The credit-builder strategy
If you don't have a CU relationship pre-bankruptcy, build one immediately post-discharge:
- Open a checking account at a federal CU (NFCU, PenFed, or any local CU you qualify for).
- Set up direct deposit. Use the account as your primary checking.
- Open a secured credit card at the same CU. $500 deposit, $500 limit. Use for one auto-paid expense.
- After 12 months of perfect history, ask about graduating to an unsecured card.
- After 18–24 months of relationship, ask about a personal loan.
This sequence has gotten many of our readers from 540 FICO post-discharge to 700+ FICO and prime-tier loan offers within 30 months. It's slow. It works.
The patience math
For a typical post-bankruptcy borrower considering a $10,000 personal loan:
- Take it at month 14: 28% effective APR over 36 months → $4,860 in interest
- Take it at month 26: 18% effective APR over 36 months → $3,000 in interest
- Take it at month 38: 14% effective APR over 36 months → $2,310 in interest
The 24-month wait between "month 14" and "month 38" saves $2,550. If the borrowing isn't time-critical, the wait is one of the highest-ROI financial moves you can make.
Refinancing out
Whatever loan you take in the first 24 months post-bankruptcy, plan to refinance it. Most online lenders that approve post-bankruptcy don't have prepayment penalties, so refinancing is friction-only. As your FICO crosses 680, then 720, the rate ladder opens up. The 22% APR loan you took at month 18 can become a 12% loan at month 38.

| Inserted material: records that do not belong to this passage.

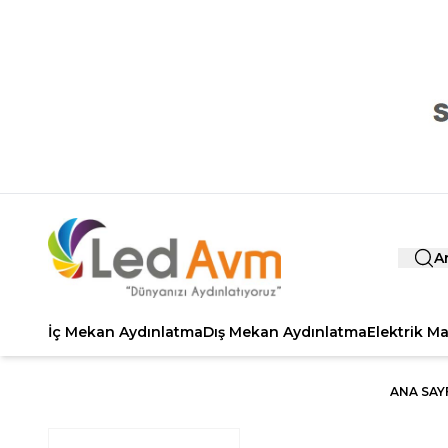
A
İç Mekan Aydınlatma
Dış Mekan Aydınlatma
Elektrik M
ANA SAY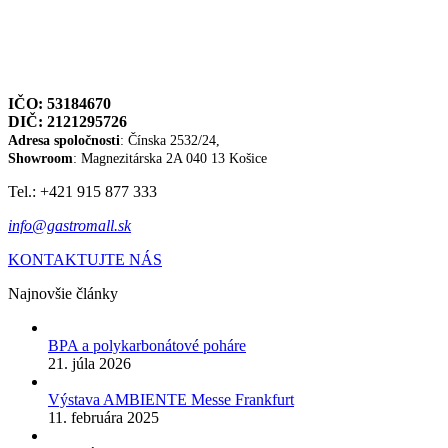
IČO: 53184670
DIČ: 2121295726
Adresa spoločnosti
: Čínska 2532/24,
Showroom
: Magnezitárska 2A
040 13 Košice
Tel.: +421 915 877 333
info@gastromall.sk
KONTAKTUJTE NÁS
Najnovšie články
BPA a polykarbonátové poháre
21. júla 2026
Výstava AMBIENTE Messe Frankfurt
11. februára 2025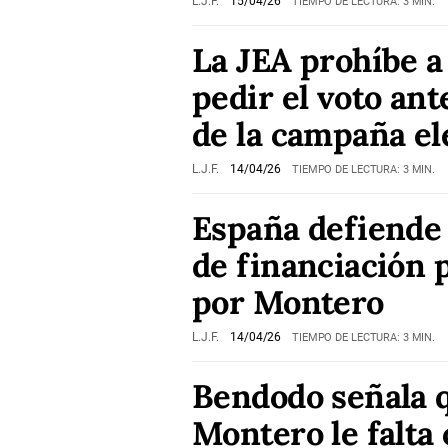
L.J.F.
15/04/26
TIEMPO DE LECTURA: 3 MIN.
La JEA prohíbe 
pedir el voto ant
de la campaña el
L.J.F.
14/04/26
TIEMPO DE LECTURA: 3 MIN.
España defiende
de financiación 
por Montero
L.J.F.
14/04/26
TIEMPO DE LECTURA: 3 MIN.
Bendodo señala 
Montero le falt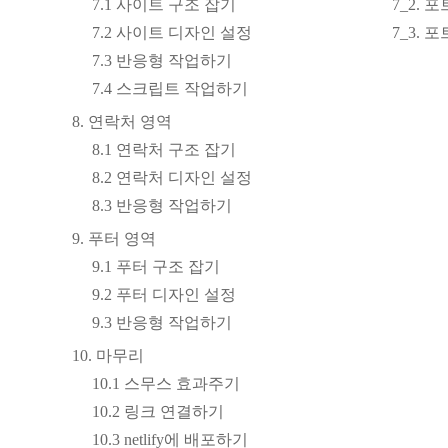
7.1 사이트 구조 잡기
7_2.
7.2 사이트 디자인 설정
7_3.
7.3 반응형 작업하기
7.4 스크립트 작업하기
8. 연락처 영역
8.1 연락처 구조 잡기
8.2 연락처 디자인 설정
8.3 반응형 작업하기
9. 푸터 영역
9.1 푸터 구조 잡기
9.2 푸터 디자인 설정
9.3 반응형 작업하기
10. 마무리
10.1 스무스 효과주기
10.2 링크 연결하기
10.3 netlify에 배포하기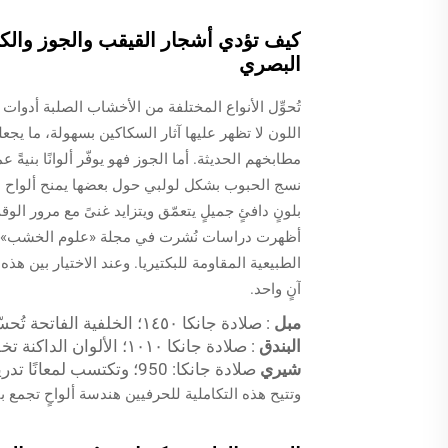
كيف تؤدي أشجار القيقب والجوز والكرز
البصري
تُحوِّل الأنواع المختلفة من الأخشاب الصلبة أدوا
اللون لا تظهر عليها آثار السكاكين بسهولة، ما يجعل
مطابخهم الحديثة. أما الجوز فهو يوفّر ألوانًا بنيةً 
نسج الحبوب بشكل لولبي حول بعضها يمنح ألواح ا
بلونٍ دافئٍ جميلٍ يتعمّق ويتزايد غنىً مع مرور الو
الطبيعية المقاومة للبكتيريا. وعند الاختيار بين ه
آنٍ واحد.
مبل
: صلادة جانكا ١٤٥٠؛ الخلفية الفاتحة تُحسّن التباين بين المكونات
البندق
: صلادة جانكا ١٠١٠؛ الألوان الداكنة تخفي البقع وتُبرز نسج الحبوب
شيري
صلادة جانكا: 950؛ وتكتسب لمعانًا تدريجيًّا مع الاستخدام المنتظم
وتتيح هذه التكاملية للحرفيين هندسة ألواحٍ تجمع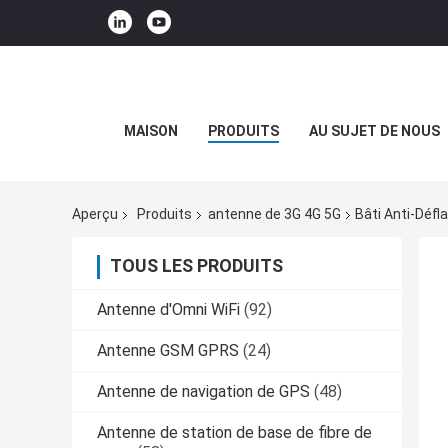
MAISON
PRODUITS
AU SUJET DE NOUS
Aperçu
Produits
antenne de 3G 4G 5G
Bâti Anti-Déf
TOUS LES PRODUITS
Antenne d'Omni WiFi
(92)
Antenne GSM GPRS
(24)
Antenne de navigation de GPS
(48)
Antenne de station de base de fibre de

The post-bankruptcy financial path isn't fast, but it's well-traveled. The math gets noticeably better every 6–12 months.
Office hours. Open mic.
- RD★ 4.0Renee D.Mar 13, 2026
Filed Chapter 7 in 2022, discharge 2023. At 18 months post-discharge, FICO was 632. Upstart approved at 24.99% + 8% origination. Brutal but bridged me. Refinanced into a CU loan at 14.99% at 36 months out.
- MT★ 4.0Marcus T.Mar 16, 2026
The CU advice in this article is real. My CU offered me a 15% personal loan at 22 months post-Chapter 13 when no online lender would even quote. Years of relationship matter.
- AGAnika G.Mar 21, 2026
Don't fall for 'bankruptcy specialist' loan marketing. They're either OneMain in disguise or third-tier lenders at the maximum legal rate. Your local CU is almost always better.
- DB★ 3.0Devon B.Mar 26, 2026
Quoted 28% by Upstart at 14 months post-Chapter 7. Painful. Used a 0% APR credit card balance transfer instead — much better math for my situation.
- YK★ 4.0Yasmine K.Apr 02, 2026
The 24-month milestone in this article is real. At month 23 post-discharge, every online lender said no. At month 25, three lenders quoted me. Wait if you can.